Upon the whole, we think the court below was correct in sustaining this mortgage.

6. The mortgage to Frank B. Kent covered the property both at Fort Madison and Chariton, and was given to secure the payment of a note for $2500, executed by Schwartz, March 1, 1884, and payable one year after date. His decree was for $3601.42.

In this connection a motion was made by Kent to dismiss the appeal from the allowance of his claim, upon the ground that the requisite amount is not involved to give jurisdiction to this court. We think this motion should be granted. It is true, the four mortgagees were made joint defendants to the bill, but in reality their interests were several. The mortgages were separate, and a several and distinct decree was made in favor of each for the payment of his claim. A separate bill would have lain against each mortgagee, but as certain of the questions involved were common to all the mortgages, they were, as matter of convenience, all made parties to the same bill. The rulings of this court are uniform and consistent to the effect that, where several plaintiffs claim under the same title, and the determination of the cause necessarily involves the validity of that title, this court has jurisdiction, though the individual claims do none of them exceed the requisite amount, but when the matters in dispute are separate and distinct, and are joined in one suit for convenience or economy, the case will be dismissed as to claims not exceeding $5000. Schwed v. Smith, 106 U.S. 188; Hawley v. Fairbanks, 108 U.S. 543; Stewart v. Dunham, 115 U.S. 61; Estes v. Gunter, 121 U.S. 183; Gibson v. Shufeldt, 122 U.S. 27; Henderson v. Carbondale Coal, &c. Co., 140 U.S. 25; New Orleans Pacific Railway v. Parker, 143 U.S. 42; Chapman v. Handley, 151 U.S. 443.
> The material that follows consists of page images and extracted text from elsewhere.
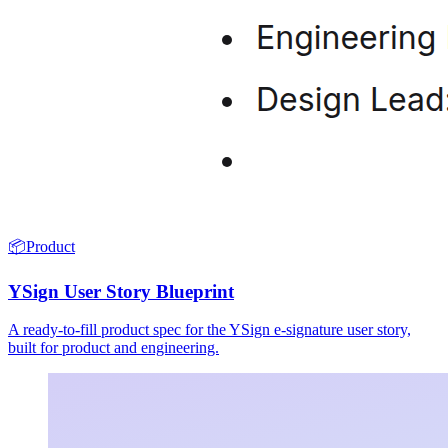
📦
Product
YSign User Story Blueprint
A ready-to-fill product spec for the YSign e-signature user story,
built for product and engineering.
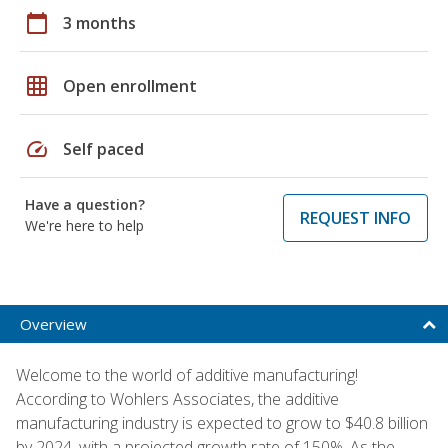
calendar_today
3 months
grid_on
Open enrollment
speed
Self paced
Have a question?
REQUEST INFO
We're here to help
Overview
Welcome to the world of additive manufacturing!
According to Wohlers Associates, the additive
manufacturing industry is expected to grow to $40.8 billion
by 2024, with a projected growth rate of 150%. As the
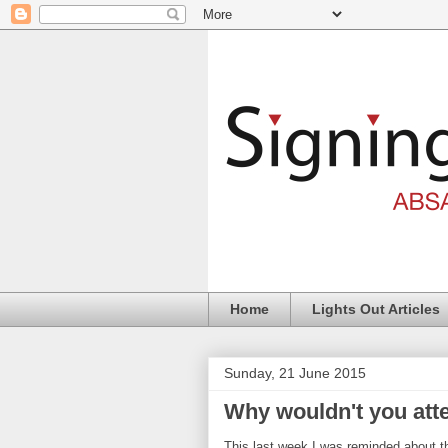
Home
Lights Out Articles
Sunday, 21 June 2015
Why wouldn't you att
This last week I was reminded about t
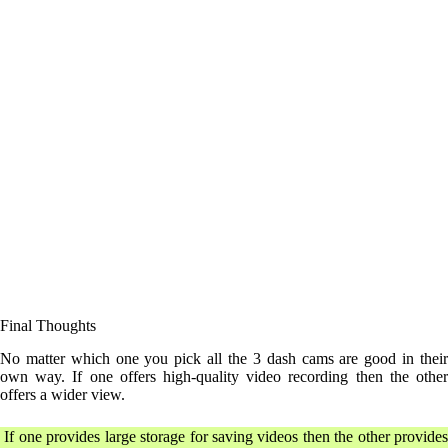
Final Thoughts
No matter which one you pick all the 3 dash cams are good in their
own way. If one offers high-quality video recording then the other
offers a wider view.
If one provides large storage for saving videos then the other provides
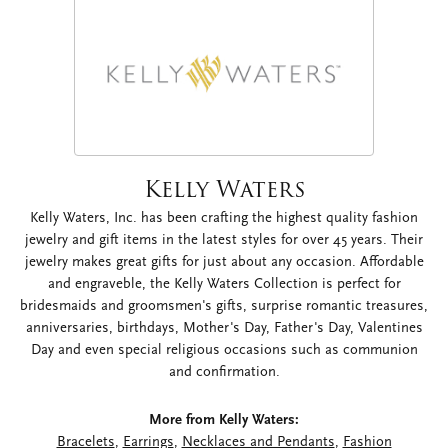
Kelly Waters
Kelly Waters, Inc. has been crafting the highest quality fashion
jewelry and gift items in the latest styles for over 45 years. Their
jewelry makes great gifts for just about any occasion. Affordable
and engraveble, the Kelly Waters Collection is perfect for
bridesmaids and groomsmen's gifts, surprise romantic treasures,
anniversaries, birthdays, Mother's Day, Father's Day, Valentines
Day and even special religious occasions such as communion
and confirmation.
More from Kelly Waters:
Bracelets
,
Earrings
,
Necklaces and Pendants
,
Fashion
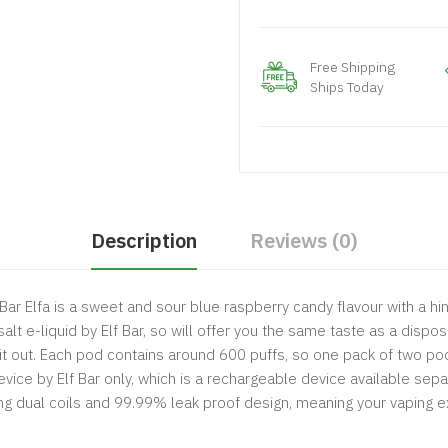
Free Shipping
Ships Today
Description
Reviews (0)
ar Elfa is a sweet and sour blue raspberry candy flavour with a hint
lt e-liquid by Elf Bar, so will offer you the same taste as a dispos
 it out. Each pod contains around 600 puffs, so one pack of two po
vice by Elf Bar only, which is a rechargeable device available sepa
ng dual coils and 99.99% leak proof design, meaning your vaping ex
As it is clear in this case that the validity of each mortgage depended upon its own consideration, independent of the others, and the decree in favor of each mortgagee was several and distinct, the motion to dismiss must be granted.

And as we agree that there was no error in the court below holding the other mortgages to be valid securities, and entitled to preference as against the attaching creditors,

The appeal as to Kent must be dismissed, and as to the others the decree of the Circuit Court must be affirmed.